Tuesday, February 5, 2008

YEAH i m happy again

muahaha i m no longer emoin yippy.yeah this sat i m goin to watch movie wib marcus and some more people but dunno who haix.haha todae i wear specs go to school everybody was sayin i look like a noob then some say i very funny and some say i look like ti ko haix.then everybody wanted to borrow my specs to play with or just wear for fun.RECESS came and i was like super duper hungry like WTF la everybody cut queue one,til my turn liao hor i was tryin to sqeeuze out but cannot so dunno which bastard push me on the back and i fall almost all of my food fell on the floor and i was like shoutin the F word like hell so i think is jon la so i smack him and the back and !@^&^&*(). lucky carmen never come school todae or else she will laugh at me haix....

Monday, February 4, 2008

feel free to type ur troubles here spam if u want to

serious spam all u want to.and say wadever u want to even if is something tat is troublin u for a long time

Saturday, February 2, 2008

nobody knows how i feel

i m actually a sad boy.my friends may think i m a very happy person or even a annoyin bastard but they never knew tat everytime i m alone at home i emo til my sis comes home to either scold me or talk to me.some of my classmates have never seen me cry b4 except for marcus i think.haix my mom only thinks i m a childish boy who only knows how to play com or watch tv or play wib my toys and thinks i m very immature,now her thoughts have influence alot of people tat i m a lazy bum now even my tuition teacher wants me to be abit more hardworkin .but seriously have they ever comes home durin the afternoon to see wad i m doin.school is like my second home where i can say out wad i think to my friends and i know they will not care tat is why i can say it out.have they ever see me preparin my test,yes i admit tat i m not as hardworkin as my sis or even kiasu but i know what i can do.i just got back my sci paper and the questions i get wrong was just some silly mistake and i got 20/30.i m quite happy with it since i actually study hard for it yet my mom never saw me revisin for the test and sort of say tat the test was easy and i was just lucky.she rarely praise me anymore,i can still remember when i was young i get alot of full marks for my test because my mom praise me alot and i was happy when i hear her praise me but now she criticize my test.haix if i can just reverse the time and go back to kindergarden to express my feelings without fear i would be much more happier.no wonder babies can young kids are so happy.the reason i make this blog is not that i want people to see wad i write,its because i want to write wad i think.now my dad i much more diff from my mom he is even more criticizin,at least my mom praise me b4 my dad ....never ever did he only know how to say computer this computer tat even when i get 100 marks when i was young he never said anything.my sis is also abit more diff,she is a two sided coin she can be very encourgin to me or she can be very angry wib me.haix....

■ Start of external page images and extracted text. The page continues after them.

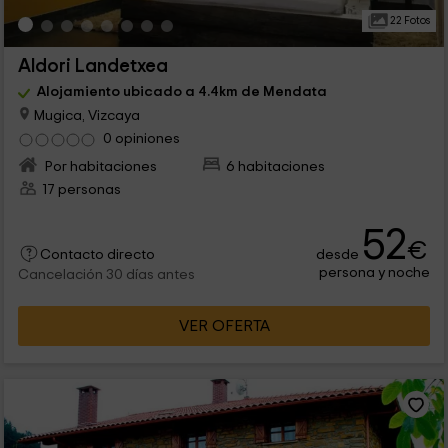
22 Fotos
Aldori Landetxea
Alojamiento ubicado a 4.4km de Mendata
Mugica, Vizcaya
0 opiniones
Por habitaciones
6 habitaciones
17 personas
52
€
desde
Contacto directo
persona y noche
Cancelación 30 días antes
VER OFERTA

chinese new year comin liao yet my moher kao pei me

WTF.i think my mother see me free she not shiok nia!she always comes home durin 6 pm to 8pm that period is normally my happy hour.but she just think i m not as hardworkin as my sis who comes home at 6pm and she is busy doin hw she will just think that she do her hw for a very long time or something.most of my classmate do their hw in front of their parents to prevent them from naggin but i think like tat a bit fake so i just do all my hw durin the afternoon and play at night but they only see the lazy side of me and never see the hardworkin part of me.but the problem is some of our teacher don't let us bring our hw home because they think we will surely forget to bring so they will make us do alot of hw durin their period even my aunt understand that but my mom don't.she think that when she is the same age as us their standard higher and she just keeps on sayin how good she was. if she so good she can be president liao wad,still be a boss of a small company for wad.just now she complain to my tuition teacher how free i m so my tuition teacher increased my hw and now i know why all my friend so happy liao and i understand why they do their hw in front of their parents. haix life is unfair and don't they know there is more than meets the eyes.they always think they know wad i want but they are wrong most of the times this is wad joachim always say.ge kiang la.